Without the pictures, print each of the records below exactly as it appears.

[Records from a collection]
▼

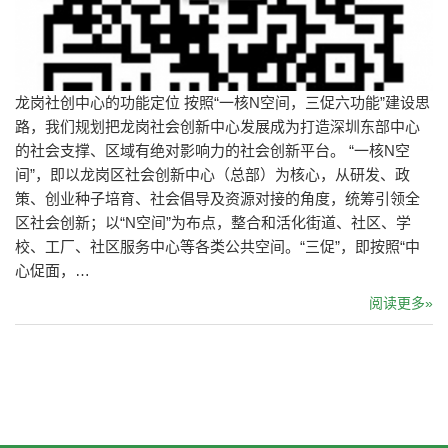
龙岗社创中心的功能定位 按照“一核N空间，三促六功能”建设思
路，我们规划把龙岗社会创新中心发展成为打造深圳东部中心
的社会支撑、区域有绝对影响力的社会创新平台。 “一核N空
间”，即以龙岗区社会创新中心（总部）为核心，从研发、政
策、创业种子培育、社会倡导及资源对接的角度，统筹引领全
区社会创新；以“N空间”为布点，整合和活化街道、社区、学
校、工厂、社区服务中心等各类公共空间。“三促”，即按照“中
心促面，…
阅读更多»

▲

* **RESULT**
龙岗社创中心的功能定位 按照“一核N空间，三促六功能”建设思
路，我们规划把龙岗社会创新中心发展成为打造深圳东部中心
的社会支撑、区域有绝对影响力的社会创新平台。 “一核N空
间”，即以龙岗区社会创新中心（总部）为核心，从研发、政
策、创业种子培育、社会倡导及资源对接的角度，统筹引领全
区社会创新；以“N空间”为布点，整合和活化街道、社区、学
校、工厂、社区服务中心等各类公共空间。“三促”，即按照“中
心促面，…
阅读更多»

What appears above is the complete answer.